RHB-104 is a novel oral capsule formulation of an antibiotic combination therapy that has potent intracellular, anti-mycobacterial, and anti-inflammatory properties. The capsules consist of 95 mg of clarithromycin, 45 mg of rifabutin, and 10 mg of clofazimine. Although RHB-104 was originally pursued as a treatment for Crohn’s disease (it is now in Phase 3 clinical trials for Crohn’s), the hypothesis for using it to help treat RRMS is that the anti-inflammatory and neuroprotective properties of this drug combination will dampen the effects of RRMS.

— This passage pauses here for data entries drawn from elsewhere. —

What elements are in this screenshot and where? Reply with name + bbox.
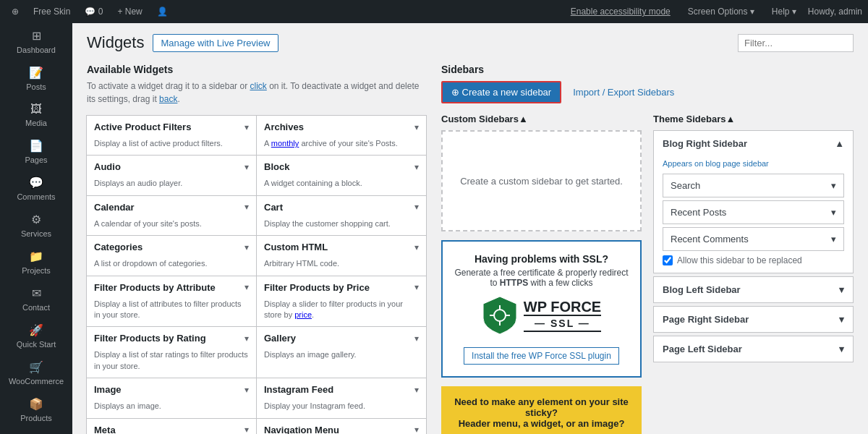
chevron-down-icon: ▾ xyxy=(414,242,419,252)
chevron-down-icon: ▾ xyxy=(839,344,844,354)
widget-header-active-product-filters[interactable]: Active Product Filters ▾ xyxy=(87,116,256,138)
sidebar-page-left: Page Left Sidebar ▾ xyxy=(653,336,854,362)
sidebar-blog-right: Blog Right Sidebar ▲ Appears on blog pag… xyxy=(653,130,854,273)
chevron-down-icon: ▾ xyxy=(839,284,844,295)
widget-header-filter-products-price[interactable]: Filter Products by Price ▾ xyxy=(257,276,426,299)
sidebar-widget-recent-posts[interactable]: Recent Posts ▾ xyxy=(663,200,844,224)
chevron-down-icon: ▾ xyxy=(244,122,249,132)
sidebar-item-comments[interactable]: 💬 Comments xyxy=(0,170,72,207)
chevron-down-icon: ▾ xyxy=(414,282,419,292)
quick-start-icon: 🚀 xyxy=(29,323,43,337)
help-menu[interactable]: Help ▾ xyxy=(766,7,802,17)
new-button[interactable]: + New xyxy=(111,7,148,17)
widget-desc-filter-products-price: Display a slider to filter products in y… xyxy=(257,299,426,327)
sidebar-item-quick-start[interactable]: 🚀 Quick Start xyxy=(0,318,72,354)
sidebar-item-woocommerce[interactable]: 🛒 WooCommerce xyxy=(0,354,72,391)
sidebar-item-media[interactable]: 🖼 Media xyxy=(0,97,72,133)
chevron-down-icon: ▾ xyxy=(244,282,249,292)
widget-header-block[interactable]: Block ▾ xyxy=(257,156,426,178)
sidebar-label-quick-start: Quick Start xyxy=(17,340,56,349)
sidebar-item-products[interactable]: 📦 Products xyxy=(0,391,72,428)
posts-icon: 📝 xyxy=(29,66,43,80)
sidebar-widget-recent-comments[interactable]: Recent Comments ▾ xyxy=(663,227,844,251)
sidebar-item-posts[interactable]: 📝 Posts xyxy=(0,60,72,97)
widget-custom-html: Custom HTML ▾ Arbitrary HTML code. xyxy=(256,235,427,276)
create-sidebar-button[interactable]: ⊕ Create a new sidebar xyxy=(441,81,561,103)
woocommerce-icon: 🛒 xyxy=(29,360,43,374)
widget-header-categories[interactable]: Categories ▾ xyxy=(87,236,256,258)
chevron-down-icon: ▾ xyxy=(414,385,419,395)
user-icon[interactable]: 👤 xyxy=(151,7,174,17)
widget-header-archives[interactable]: Archives ▾ xyxy=(257,116,426,138)
sidebar-blog-right-header[interactable]: Blog Right Sidebar ▲ xyxy=(654,131,853,156)
widget-calendar: Calendar ▾ A calendar of your site's pos… xyxy=(86,195,257,236)
dashboard-icon: ⊞ xyxy=(32,29,41,43)
filter-input[interactable] xyxy=(738,34,854,52)
manage-live-button[interactable]: Manage with Live Preview xyxy=(153,34,278,52)
widget-desc-instagram-feed: Display your Instagram feed. xyxy=(257,401,426,417)
custom-sidebar-empty: Create a custom sidebar to get started. xyxy=(441,130,642,231)
widget-desc-filter-products-rating: Display a list of star ratings to filter… xyxy=(87,349,256,378)
widget-header-custom-html[interactable]: Custom HTML ▾ xyxy=(257,236,426,258)
ssl-banner-subtitle: Generate a free certificate & properly r… xyxy=(454,268,629,278)
comments-count[interactable]: 💬 0 xyxy=(79,7,109,17)
sidebars-panel: Sidebars ⊕ Create a new sidebar Import /… xyxy=(441,64,854,434)
widget-header-gallery[interactable]: Gallery ▾ xyxy=(257,327,426,349)
widget-header-navigation-menu[interactable]: Navigation Menu ▾ xyxy=(257,419,426,434)
widget-header-filter-products-rating[interactable]: Filter Products by Rating ▾ xyxy=(87,327,256,349)
widget-audio: Audio ▾ Displays an audio player. xyxy=(86,155,257,195)
ssl-shield-container xyxy=(482,295,518,336)
admin-bar: ⊕ Free Skin 💬 0 + New 👤 Enable accessibi… xyxy=(0,0,868,23)
ssl-install-button[interactable]: Install the free WP Force SSL plugin xyxy=(464,347,619,365)
widget-header-filter-products-attribute[interactable]: Filter Products by Attribute ▾ xyxy=(87,276,256,299)
back-link[interactable]: back xyxy=(159,94,177,104)
site-name[interactable]: Free Skin xyxy=(27,7,76,17)
sidebar-item-projects[interactable]: 📁 Projects xyxy=(0,244,72,281)
sidebar-label-services: Services xyxy=(21,229,51,238)
sidebar-blog-right-name: Blog Right Sidebar xyxy=(663,138,747,149)
widget-desc-active-product-filters: Display a list of active product filters… xyxy=(87,138,256,155)
sidebar-item-services[interactable]: ⚙ Services xyxy=(0,207,72,244)
widget-header-cart[interactable]: Cart ▾ xyxy=(257,196,426,218)
chevron-up-icon: ▲ xyxy=(835,138,844,149)
widget-grid: Active Product Filters ▾ Display a list … xyxy=(87,116,427,434)
wp-logo[interactable]: ⊕ xyxy=(6,7,25,17)
widget-header-meta[interactable]: Meta ▾ xyxy=(87,419,256,434)
sidebar-blog-right-body: Appears on blog page sidebar Search ▾ Re… xyxy=(654,156,853,273)
sidebar-blog-left: Blog Left Sidebar ▾ xyxy=(653,276,854,303)
page-header: Widgets Manage with Live Preview xyxy=(72,23,868,52)
click-link[interactable]: click xyxy=(250,81,266,91)
services-icon: ⚙ xyxy=(31,213,41,226)
sidebar-page-right-header[interactable]: Page Right Sidebar ▾ xyxy=(654,307,853,332)
custom-sidebars-title: Custom Sidebars▲ xyxy=(441,114,642,124)
sidebar-item-contact[interactable]: ✉ Contact xyxy=(0,281,72,318)
ssl-banner-subtitle2: to HTTPS with a few clicks xyxy=(454,278,629,288)
chevron-down-icon: ▾ xyxy=(414,202,419,212)
accessibility-link[interactable]: Enable accessibility mode xyxy=(565,7,676,17)
widget-header-instagram-feed[interactable]: Instagram Feed ▾ xyxy=(257,378,426,401)
widget-header-image[interactable]: Image ▾ xyxy=(87,378,256,401)
widget-active-product-filters: Active Product Filters ▾ Display a list … xyxy=(86,115,257,156)
widget-search-label: Search xyxy=(671,180,700,191)
screen-options[interactable]: Screen Options ▾ xyxy=(682,7,760,17)
sidebar-blog-left-header[interactable]: Blog Left Sidebar ▾ xyxy=(654,277,853,302)
sidebar-label-posts: Posts xyxy=(26,82,46,91)
howdy-text: Howdy, admin xyxy=(808,7,862,17)
sidebar-item-pages[interactable]: 📄 Pages xyxy=(0,133,72,170)
sidebar-item-dashboard[interactable]: ⊞ Dashboard xyxy=(0,23,72,60)
available-widgets-panel: Available Widgets To activate a widget d… xyxy=(87,64,427,434)
widget-desc-custom-html: Arbitrary HTML code. xyxy=(257,258,426,275)
sidebar-blog-right-desc: Appears on blog page sidebar xyxy=(663,159,844,168)
sidebar-label-woocommerce: WooCommerce xyxy=(9,377,64,386)
widget-header-audio[interactable]: Audio ▾ xyxy=(87,156,256,178)
allow-replace-label: Allow this sidebar to be replaced xyxy=(677,255,802,265)
sidebars-actions: ⊕ Create a new sidebar Import / Export S… xyxy=(441,81,854,103)
widget-header-calendar[interactable]: Calendar ▾ xyxy=(87,196,256,218)
sidebar-item-analytics[interactable]: 📊 Analytics xyxy=(0,428,72,434)
chevron-down-icon: ▾ xyxy=(414,333,419,344)
import-export-link[interactable]: Import / Export Sidebars xyxy=(573,87,674,98)
allow-replace-checkbox[interactable] xyxy=(663,255,673,265)
sidebar-widget-search[interactable]: Search ▾ xyxy=(663,174,844,197)
sidebar-page-left-header[interactable]: Page Left Sidebar ▾ xyxy=(654,336,853,362)
widget-desc-categories: A list or dropdown of categories. xyxy=(87,258,256,275)
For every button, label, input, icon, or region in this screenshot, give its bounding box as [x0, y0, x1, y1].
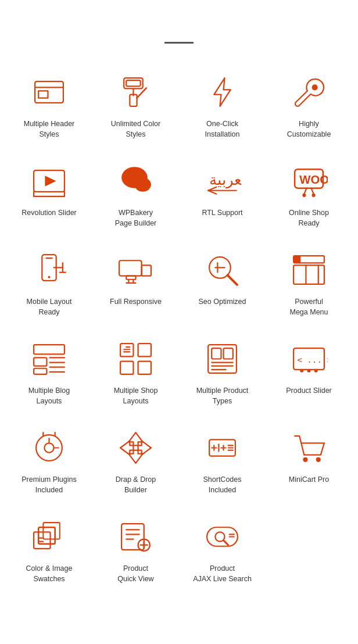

This hypothesis has been tested in several preclinical studies and is now being tested in the clinical trial, “Proof of Concept Study of RHB-104 as Add-On Therapy to Interferon Beta-1a in Relapsing Remitting Multiple Sclerosis (RRMS) (CEASE-MS).” Now that all patients have been enrolled, the study is no longer recruiting, and the last patient will finish treatment 24 weeks after beginning treatment with RHB-104. A total of 18 patients are enrolled, and each will be treated with RHB-104 under an open label fashion.

“We are hopeful that the interim results from the CEASE-MS study, expected in late 2015 or early 2016, will contribute to the understanding of the development of multiple sclerosis and will provide new treatment alternatives for patients suffering from this disease,” stated Fehrmann. Outcomes include combined unique active lesions, MAP status, and relapse rate after 24 weeks of treatment. Positive outcomes will likely lead to more clinical studies to further demonstrate safety and efficacy of RHB-104 in RRMS.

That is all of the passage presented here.